Landry's dome calculator is set up for icosahedron domes, not triacontahedrons, and any configuring attempt I make results in various sizes of slightly different triangles, not three, and definitely not two.
So far, about all I can figure out is that it'd take about 332 of Mr McGroovy's Cardboard Rivets if you leave off a couple of triangles for a door and a window. That's seven boxes, bigger than two Big Daddy sets. The rivets alone will set you back $53.
With that kind of volume, though, if this dome idea ever takes off, the next three McGroovy kids will probably all be named Buckminster Greg.
Anyone who knows domes know what to do now?
See scans of cardboard doming from Domebook2 in the daddytypes flickr pool [flickr]
Try making models out of cardboard and plasticine? I find figuring out the math beforehand is often more frustrating than building a model and then making the math fit your model... :D
[math is hard! let's go chopping! -ed.]
It's times like this when I bet you wish you lived with a rocket scientist or somethi... oh, wait, right.
[maybe she's trying to tell me something with all her "enough with the domes already, crazyman!" eye rolls, but I don't know what it is. -ed.]

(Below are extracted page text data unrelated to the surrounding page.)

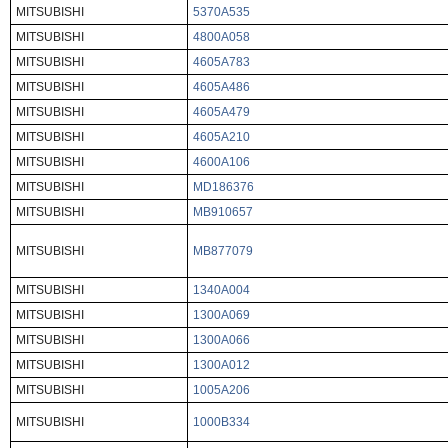
MITSUBISHI
5370A535
MITSUBISHI
4800A058
MITSUBISHI
4605A783
MITSUBISHI
4605A486
MITSUBISHI
4605A479
MITSUBISHI
4605A210
MITSUBISHI
4600A106
MITSUBISHI
MD186376
MITSUBISHI
MB910657
MITSUBISHI
MB877079
MITSUBISHI
1340A004
MITSUBISHI
1300A069
MITSUBISHI
1300A066
MITSUBISHI
1300A012
MITSUBISHI
1005A206
MITSUBISHI
1000B334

Log onto http://www.domebook.com to see other cardboard domes. The book shows how to construct nine different domes in any size you want. You can also download paper models of 2 frequency and 3 frequency icosa domes. A photo of the 2 frequency icosa dome is on the index page of the site. The plans for those two domes are in the book.
This is great stuff!!
Any idea where I can find an archive of Jon's dome page? Headed home and a baby dome for our camp sounds sick.